Bandeira: Cuba, que é uma ilhazinha minúscula quando comparada ao Brasil, não conseguiu erradicar os criadouros com um sistema político altamente concentrado. Para a gente, não tem porquê. É absolutamente impossível, não tem porquê. A única possibilidade seriam tecnologias novas, inovadoras mesmo. Mas até isso bate em uma situação de dispêndio que pode ser muito proeminente para o país todo. Serve para algumas regiões de epidemia, mas é impossível finalizar com o Aedes aegypti. Não é factível, não é viável. Só em filme de Hollywood.
Filial Brasil: O Brasil ainda registra lixões e esgoto a firmamento destapado, além de uma grande quantidade de terrenos baldios sem fiscalização adequada.

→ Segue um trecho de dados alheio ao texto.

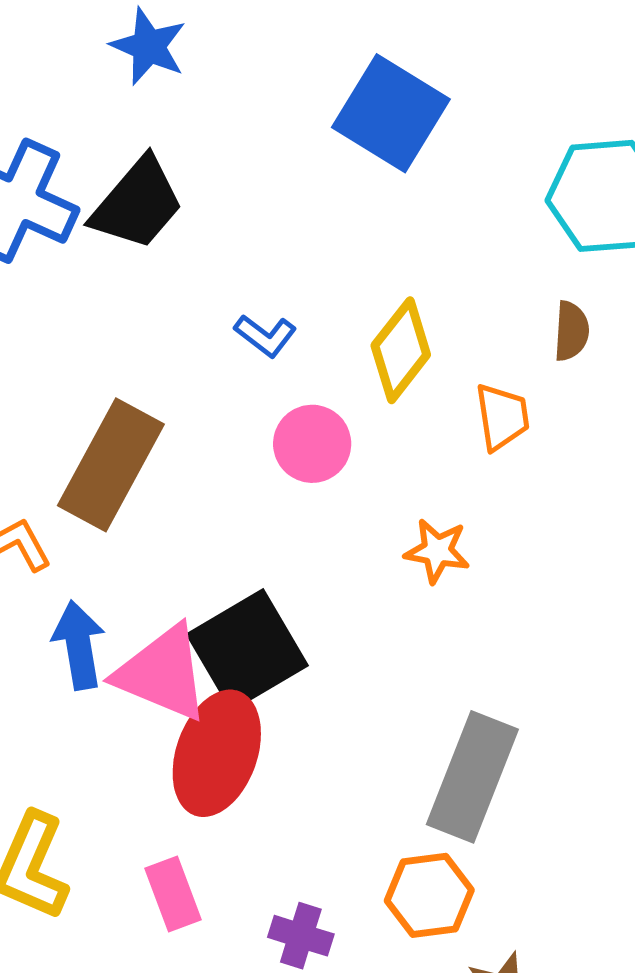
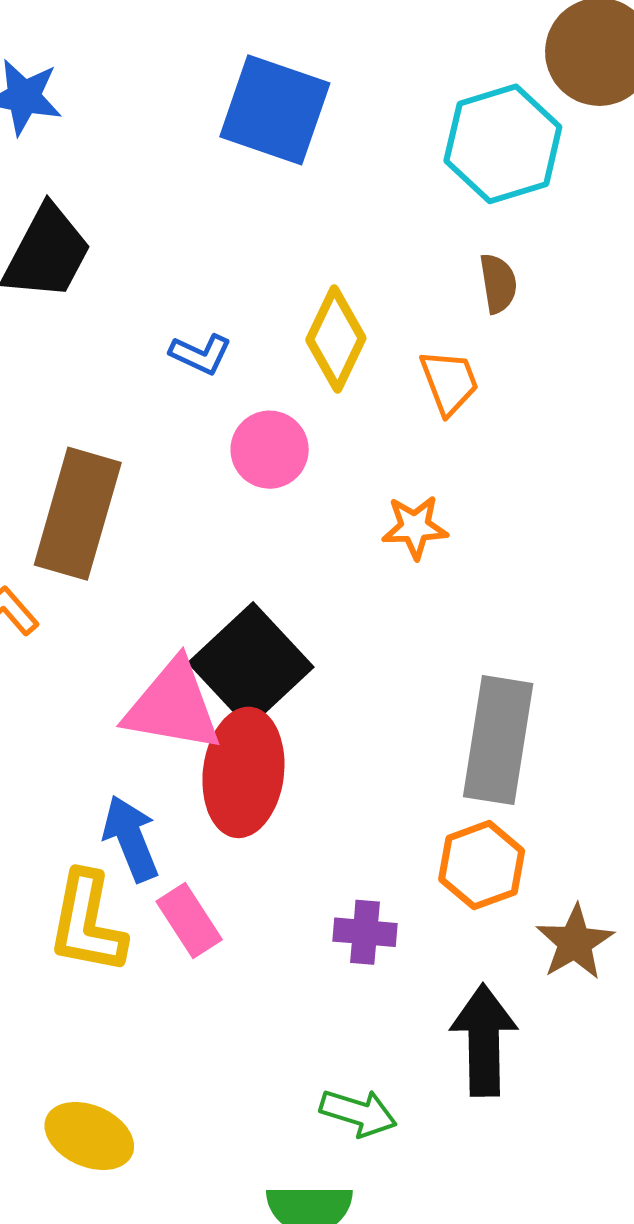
blue arrow: (79, 645) -> (131, 838), moved
pink rectangle: (173, 894) -> (189, 920), moved

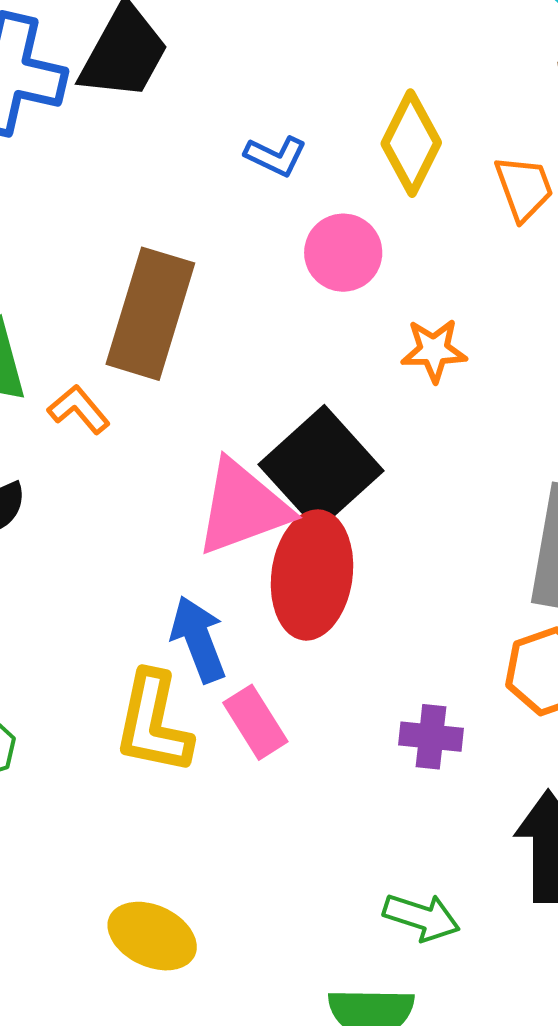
orange star: (415, 527) -> (434, 350), moved
pink triangle: (173, 706) -> (242, 507), turned -31

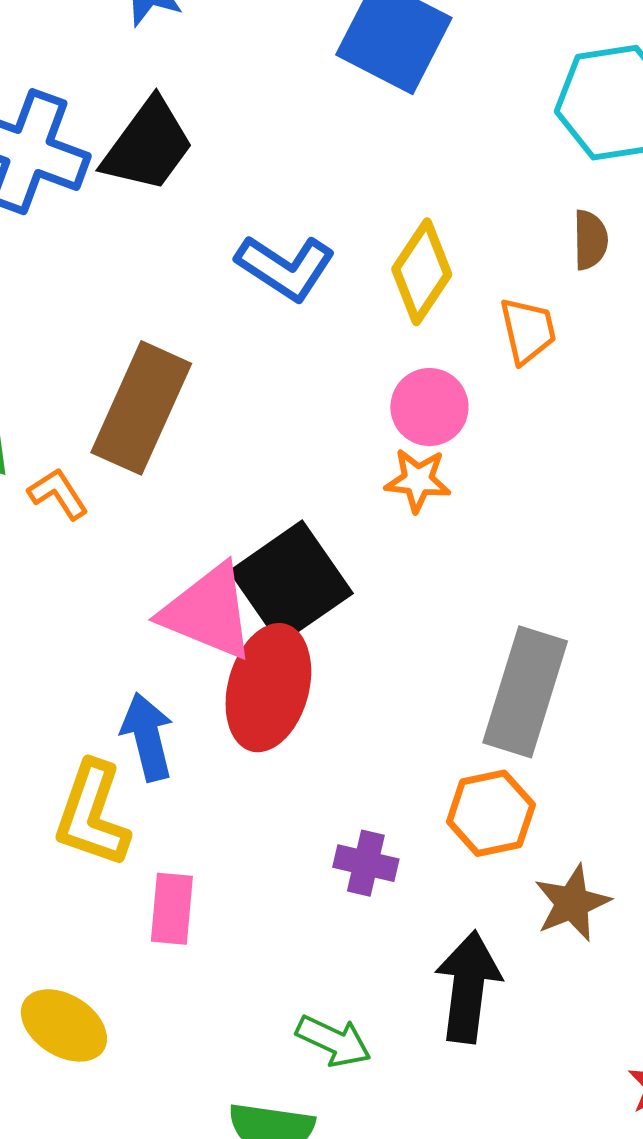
blue L-shape: (276, 156) -> (286, 267), size x1.6
pink circle: (343, 253) -> (429, 407), moved
pink triangle: (242, 507) -> (208, 612), turned 35
pink rectangle: (255, 722) -> (172, 909), moved, turned 30

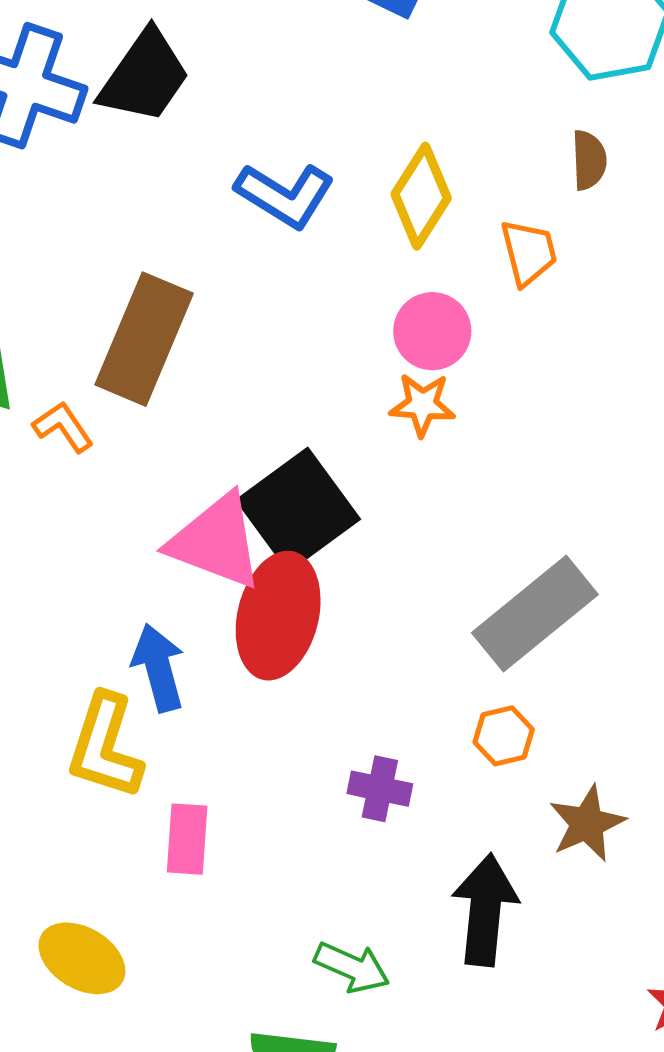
gray rectangle: (525, 692) -> (535, 614), turned 35
orange hexagon: (491, 813) -> (504, 736), size x0.7

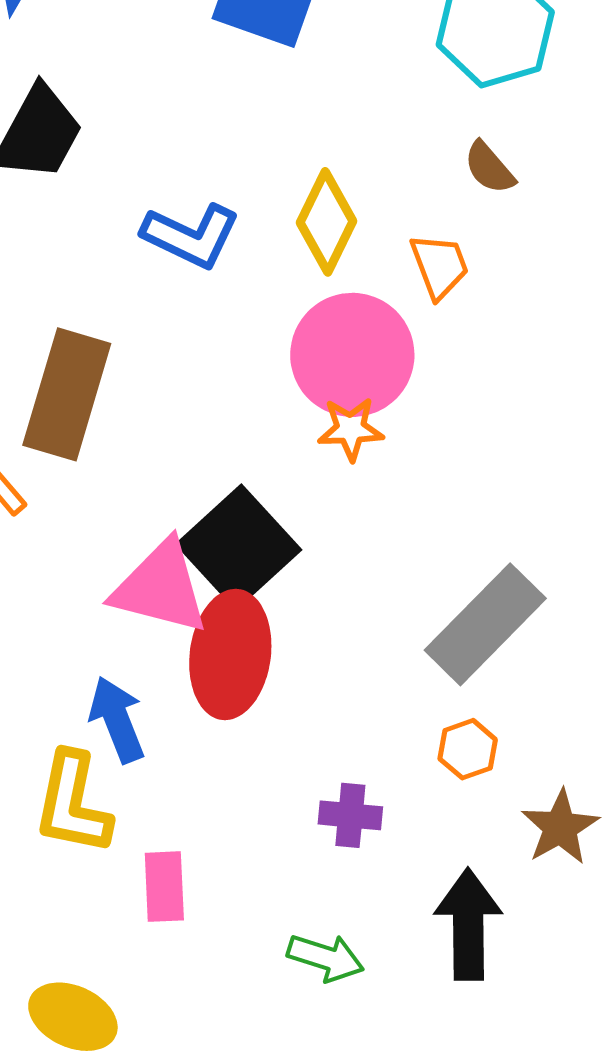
brown semicircle: (589, 160) -> (489, 168), turned 148
pink circle: (432, 331) -> (352, 355), size x1.6
green arrow: (352, 967) -> (326, 958), moved

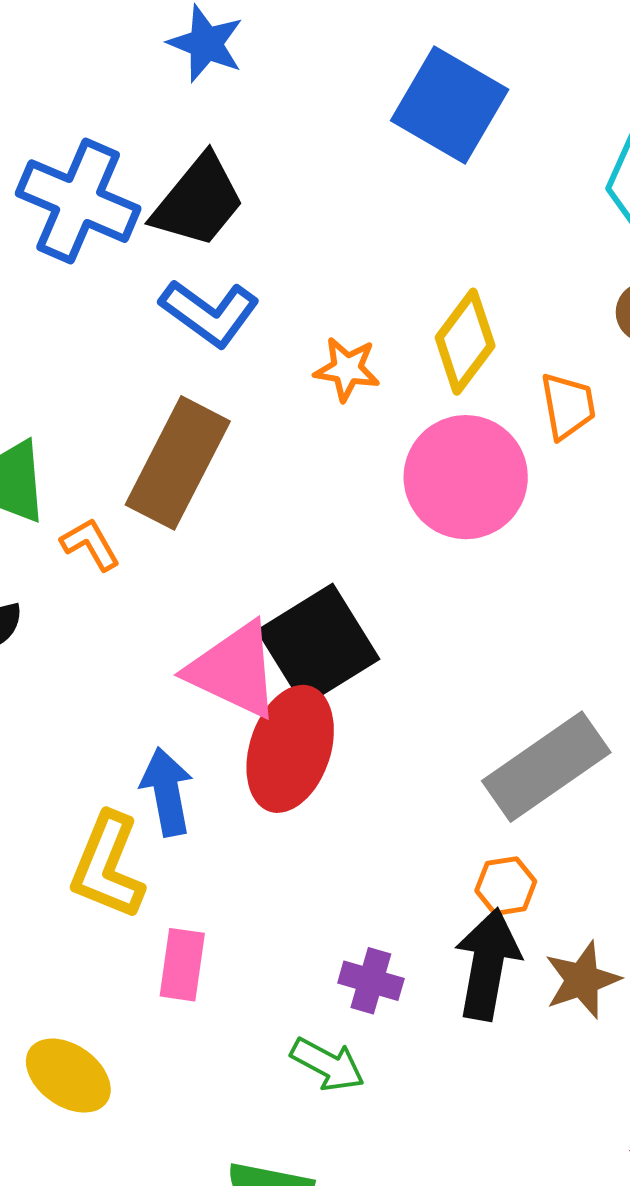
blue L-shape: (191, 236) -> (210, 313), moved
orange star: (351, 429) -> (347, 369), moved
purple cross: (350, 815) -> (371, 981), moved
black arrow: (468, 924) -> (487, 964), moved

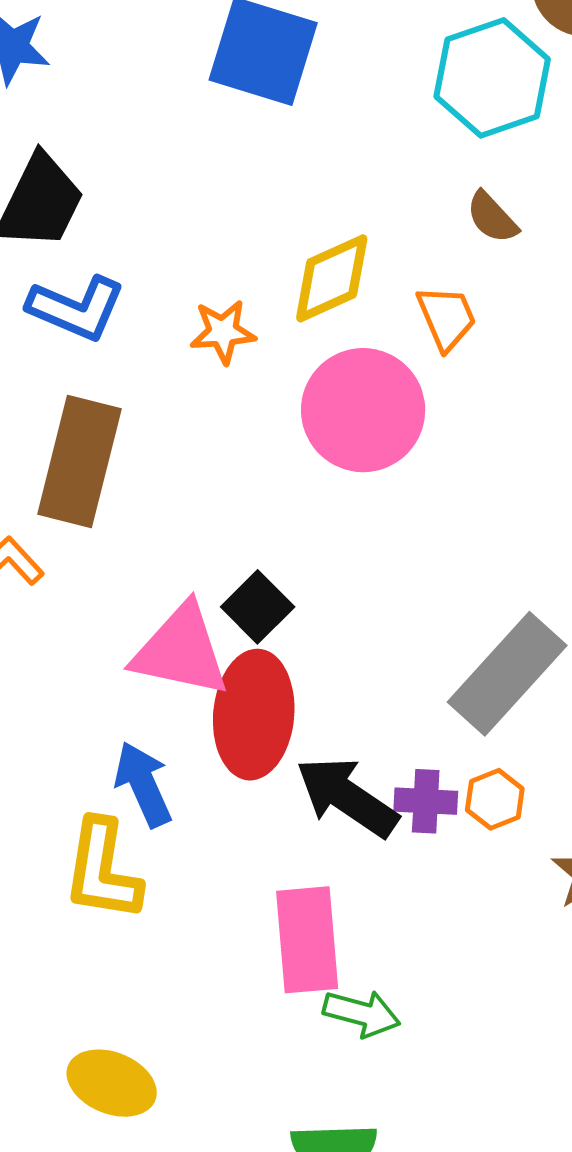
yellow diamond: (465, 342) -> (332, 278), turned 42
black square: (318, 645) -> (258, 607), size x0.6
black arrow: (487, 964) -> (347, 797), moved, turned -53
pink rectangle: (182, 965) -> (307, 940), moved, size x1.5
purple cross: (371, 981) -> (426, 801), moved

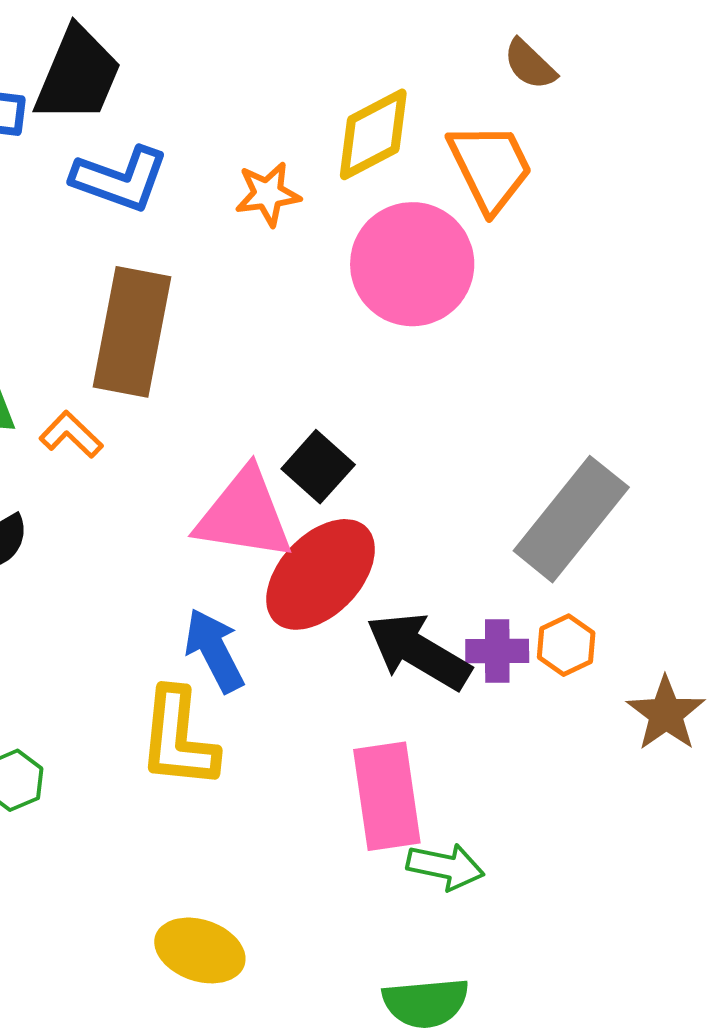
orange trapezoid: (446, 318) -> (490, 167), size x1.4
red ellipse: (254, 715) -> (321, 574), turned 42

Porquê o senhor avalia as ações para controle do mosquito no país ao longo dos últimos anos? É preciso mudar de estratégia?
Bandeira: Acho que a gente tem que investir em pesquisa. Os governos, sejam eles federalista, estadual ou municipal, precisam entender, de uma vez por todas, que o que resolve os nossos problemas é a pesquisa feita cá dentro, para as nossas necessidades. É investimento massivo em pesquisa, pra gente poder desvendar novas drogas pra dengue, novas vacinas e assim por diante.
Em segundo lugar, a gente tem que ter coragem mesmo para pensar em atuar nas favelas. Você olha, por exemplo, o que acontece com a dengue. Geralmente, nas áreas urbanizadas, você tem uma taxa de dengue muito menor. Não deixa de ter, mas é menor. Quando você olha as favelas, essas aglomerações no Rio de Janeiro, em São Paulo ou em qualquer lugar do Brasil, esses locais concentram uma quantidade gigantesca de pessoas num espaço minúsculo. Isso vai facilitar muito a transmissão. Um mosquito vai pungir 20, 30 pessoas e passar a dengue porque estão muito pertinho umas das outras. Não há recolhimento de lixo adequado, isso facilita chuva paragem. A questão do saneamento indispensável é horroroso. Mesmo em águas sujas, o Aedes consegue se multiplicar. São áreas críticas para transmissão da doença.
Também são críticas para a criminalidade, para o tráfico de drogas, para doenças diarreicas, para tudo. A gente precisaria fazer um investimento. São 11 milhões de pessoas no Brasil que vivem nas favelas. Quero ver um PAC [Programa de Aceleração do Crescimento] das favelas. Qualquer governante que tenha coragem de fazer isso. Para que você possa urbanizar. Não precisa mudar a população para fora. Você vai urbanizar aquilo ali. Talvez tenha que desapropriar uma pequena quantidade de pessoas, mas passar ruas, saneamento indispensável, coleta de lixo, organizar o espaço urbano de forma que você possa fazer ações de saúde, larvicida, passar fumacê. Hoje em dia, se você tem um surto em qualquer favela do Brasil, você não consegue subir com o fumacê, passar larvicida. Não consegue fazer zero. Isso sim é atuar nas causas raízes dos problemas.